Keywords

1 Introduction

Confidential documents mostly follow an incremental structure, where files arrive like chunks of a large file. Say files have arrived in sequence \( f_{1} ,f_{2} ,f_{3} , \ldots ,f_{k} \), then each of \( f_{i} \) is a file in its own, and any sequence from beginning \( f_{1} f_{2} f_{3} \ldots\, f_{k} \) is also a file at the moment file \( f_{k} \) arrives. Tamper detection commonly relies on hashing and message authenticators (MAC) code computations. In case, these incremental documents are stored with a third party, like a cloud service provider, the files need to be stored in encrypted form. This encryption secures the crucial information stored in files from being leaked. At the same time, now files cannot be used, not even concatenated without decrypting them back. Considering the amount of data, downloading the files back from cloud to the user site, decrypting and then concatenating, then uploading to the cloud is an impractical solution. If this stupendous task is outsourced to the cloud, there will be a need to share the encryption key; losing all the point of encryption in the first place. Here we assume that cloud might be honest but curious. So, the first requirement is that CSP should be able to concatenate files in encrypted form only. This can be simply achieved if the files are encrypted at word level, that is, each word of the file is encrypted separately and concatenated to form a file. Though it can be taken to bit-level, it would be very expensive. Once this has been done, one can implement any message digest or hash computation function homomorphically over the files for the purpose of tamper detection.

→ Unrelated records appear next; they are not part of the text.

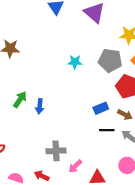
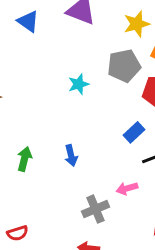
blue arrow: (40, 106) -> (71, 155), moved
pink arrow: (75, 166) -> (127, 188), moved, turned 48

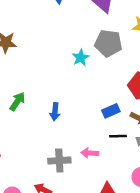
gray pentagon: (124, 66) -> (108, 43), moved
cyan star: (79, 84) -> (81, 58), turned -30

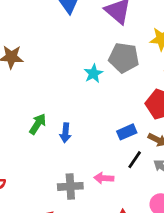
green arrow: (17, 101) -> (38, 124), moved
black line: (118, 136) -> (135, 160), turned -54

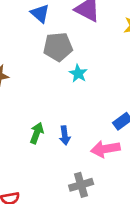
gray pentagon: (124, 58) -> (58, 47), moved
pink arrow: (104, 178) -> (105, 149), moved, size x1.5

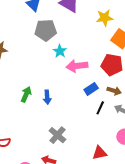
pink arrow: (105, 149) -> (77, 66), moved
gray cross: (81, 185) -> (57, 135), turned -36

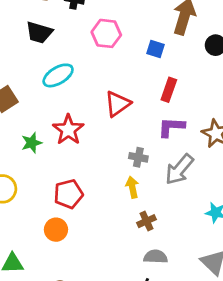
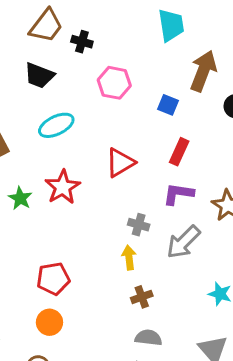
green star: (32, 143) -> (20, 198), turned -30
red pentagon: (68, 194) -> (53, 279), moved
orange circle: (56, 230) -> (49, 322), moved

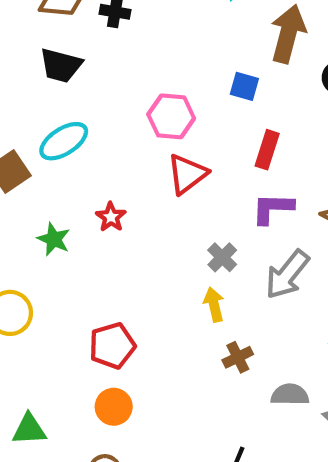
pink hexagon: (114, 83) -> (171, 116), moved
cyan ellipse: (56, 125) -> (64, 141), moved
red star: (63, 187) -> (111, 217), size x0.6
gray cross: (139, 225) -> (222, 257), turned 35
gray semicircle: (148, 338) -> (290, 395), moved

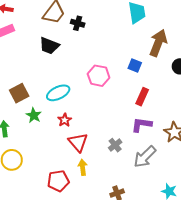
cyan ellipse: (64, 141) -> (58, 93), moved
red triangle: (187, 174) -> (78, 142), moved, turned -40
green star: (54, 239) -> (34, 115), moved
yellow arrow: (214, 305) -> (83, 167), moved

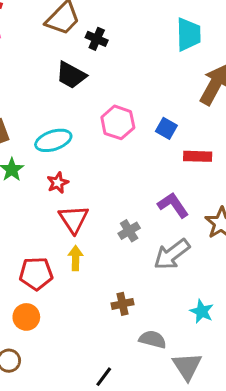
black trapezoid: (49, 46) -> (71, 75), moved
blue square: (135, 65) -> (166, 128), moved
red rectangle: (142, 97) -> (198, 156), moved, turned 60
purple L-shape: (142, 125) -> (173, 205), turned 40

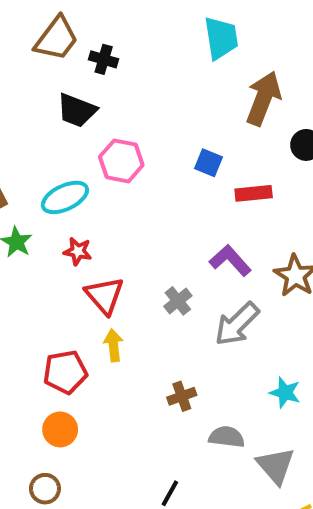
pink hexagon: (118, 122) -> (121, 161), moved
red star: (58, 183) -> (78, 251), turned -30

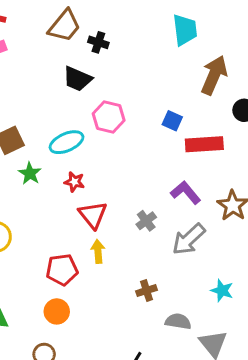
red rectangle: (254, 193) -> (204, 144), size x1.4

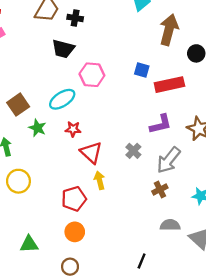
purple L-shape: (186, 193) -> (161, 124), turned 125
brown cross: (147, 291) -> (160, 190), moved

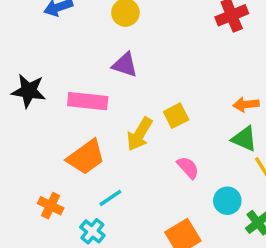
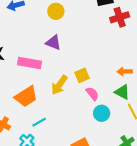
pink semicircle: (188, 168) -> (92, 94), moved
cyan circle: (227, 201) -> (102, 113), moved

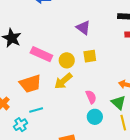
yellow circle: (56, 11) -> (67, 60), moved
purple triangle: (53, 43) -> (83, 28), moved
yellow square: (82, 75) -> (90, 56), moved

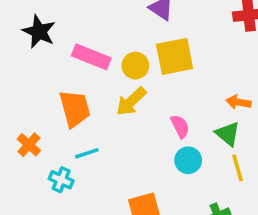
yellow square: (90, 56) -> (175, 56), size x1.6
orange trapezoid: (30, 84) -> (75, 109), turned -85
cyan cross: (21, 125) -> (61, 180), turned -32

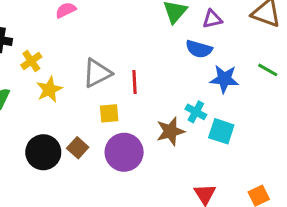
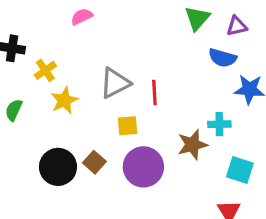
cyan cross: (196, 112) -> (219, 124), turned -30
cyan square: (221, 131) -> (240, 170), moved

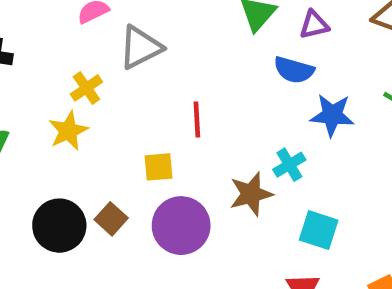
yellow cross: (45, 70) -> (86, 88), moved
gray triangle: (115, 83) -> (141, 47), moved
cyan cross: (219, 124) -> (289, 165), turned -30

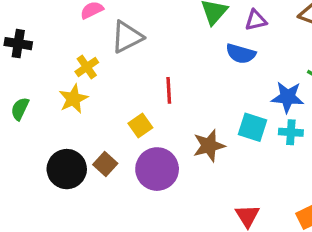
blue star: (332, 115) -> (288, 97), moved
cyan cross: (289, 165) -> (291, 132), moved, turned 35
yellow square: (159, 167) -> (140, 126), turned -30
cyan square: (319, 230) -> (252, 127), moved

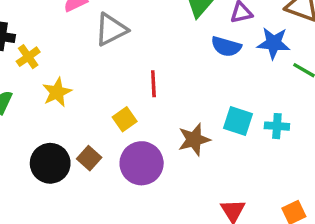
yellow cross: (87, 67) -> (28, 57), moved
blue star: (288, 97) -> (274, 43), moved

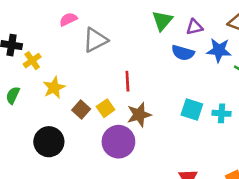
brown star: (194, 140) -> (139, 115), moved
brown square: (89, 158) -> (81, 109), moved

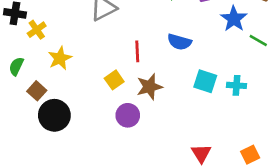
blue star: (219, 50) -> (234, 19), turned 30
blue semicircle: (183, 53) -> (179, 42), moved
brown square: (81, 109) -> (37, 91), moved
purple circle: (118, 142) -> (128, 115), size x0.7

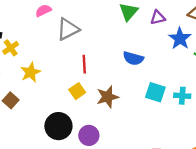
red line: (137, 51) -> (84, 64), moved
black circle: (54, 115) -> (58, 126), moved
purple circle: (128, 115) -> (89, 135), moved

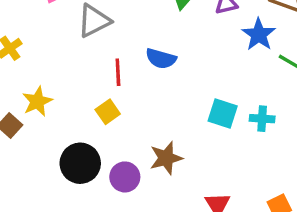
blue semicircle: (133, 58) -> (161, 59), moved
yellow star: (30, 72) -> (37, 101), moved
brown star: (108, 97) -> (166, 158), moved

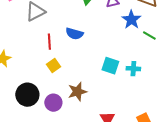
yellow square: (108, 112) -> (53, 66), moved

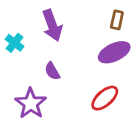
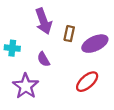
brown rectangle: (117, 20) -> (69, 34), moved
cyan cross: (15, 43) -> (12, 48), moved, turned -32

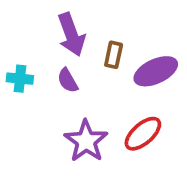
purple semicircle: (43, 59) -> (68, 80), moved
purple star: (26, 86) -> (86, 141), moved

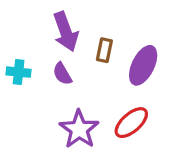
purple ellipse: (156, 71) -> (143, 65), turned -39

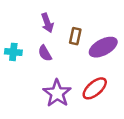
purple arrow: (66, 32) -> (47, 23), size x0.7
purple ellipse: (143, 65) -> (103, 47), turned 36

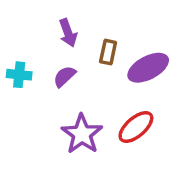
purple semicircle: (45, 53) -> (64, 76), turned 77

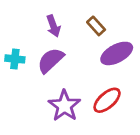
brown rectangle: (108, 52) -> (96, 26), moved, turned -54
purple semicircle: (64, 76) -> (51, 60), size x1.5

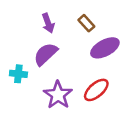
cyan cross: (15, 59) -> (18, 74), moved

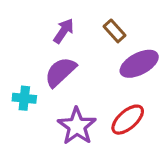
purple arrow: (48, 23) -> (64, 31), turned -126

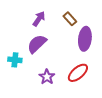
purple ellipse: (139, 64) -> (85, 39), turned -55
purple star: (77, 126) -> (47, 77), size x0.7

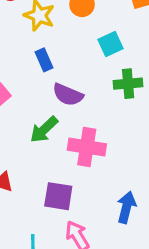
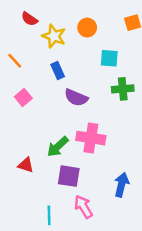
cyan square: (111, 44) -> (109, 58), turned 30
green arrow: (44, 130) -> (58, 147), moved

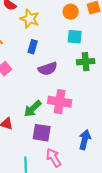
orange circle: (87, 28) -> (71, 12), moved
blue rectangle: (58, 70) -> (33, 47), turned 40
purple semicircle: (76, 98) -> (48, 69), turned -42

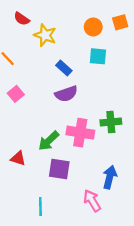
blue rectangle: (33, 47) -> (64, 68), moved, turned -64
green cross: (86, 62) -> (111, 122), moved
pink arrow: (54, 158) -> (92, 201), moved

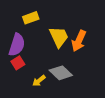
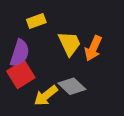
red square: (18, 63) -> (21, 74), size x1.6
yellow arrow: (39, 81) -> (46, 96), size x1.5

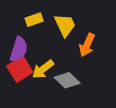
yellow trapezoid: (69, 44) -> (65, 25), moved
yellow arrow: (46, 96) -> (43, 69), moved

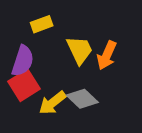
yellow trapezoid: (65, 25) -> (80, 50), moved
yellow arrow: (43, 69) -> (52, 103), moved

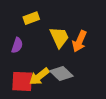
purple semicircle: (23, 61) -> (17, 45), size x0.7
red square: (24, 85) -> (22, 81), moved, turned 35

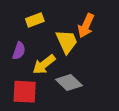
orange arrow: (79, 41) -> (86, 26), moved
yellow arrow: (39, 76) -> (44, 64), moved

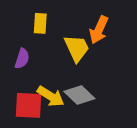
yellow rectangle: (35, 20) -> (40, 23), turned -66
yellow arrow: (44, 64) -> (51, 96), moved, turned -110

The real problem starts when the files are a part of an incremental document. The message digest or hash has to be now computed for \( f_{1} ,f_{1} f_{2} ,f_{1} f_{2} f_{3} \) and so on. This requires a homomorphic hash as has been suggested in this paper.

2 Incremental Text Model

Documents like appeals, applications, project reports, annual reports etc. are crucial and large sized. They are incremental in both use and storage. Though so common in practice, the similar model for the soft copies of incremental documents has yet not been formalized. We present here an elementary idea how such documents can be stored and viewed as soft copies. Let every individual part of the document be called a file, denoted by f. At any point, the document is a sequential concatenation of files generated till now, \( D_{k} = \left\langle {f_{1} f_{2} \ldots f_{k}} \right\rangle \). Since, the files are generated and maintained chronologically, for any file \( f_{i} \) and file \( f_{j} ,i < j \) suggests that file \( f_{i} \) has been generated before \( f_{j} \). Files either have independent existence or the entire document has. No other sequence or combination of file can be retrieved or has any meaningful interpretation. Thus, at any point of time k, \( D_{k} \) is sequence of \( k \) files beginning at \( f_{1} \) till \( f_{k} \).

3 DGHV Style FHE Scheme

Homomorphic encryption is a technique which allows operations to be performed over encrypted data, and the results when decrypted give the same output as would have been produced by actual desired operation on plaintexts. Thus, the operation ‘g’ performed over cipher texts is homomorphic to desired function ‘f’ over plaintexts. If the operations ‘f’ contain any arbitrary circuit and homomorphic ‘g’ exist for any such ‘f’, the scheme is called fully homomorphic. The idea was asked for by Rivest et al. [1], and the first solution arrived in 2009 through Gentry [2]. The idea has been developed from bits to integers, based on several hard problems. The recent works based on ring learning with errors [3, 4] are efficient and secure enough. Yet, practical issues like number and size of keys involved, noise growth etc. make implementing FHE debatable.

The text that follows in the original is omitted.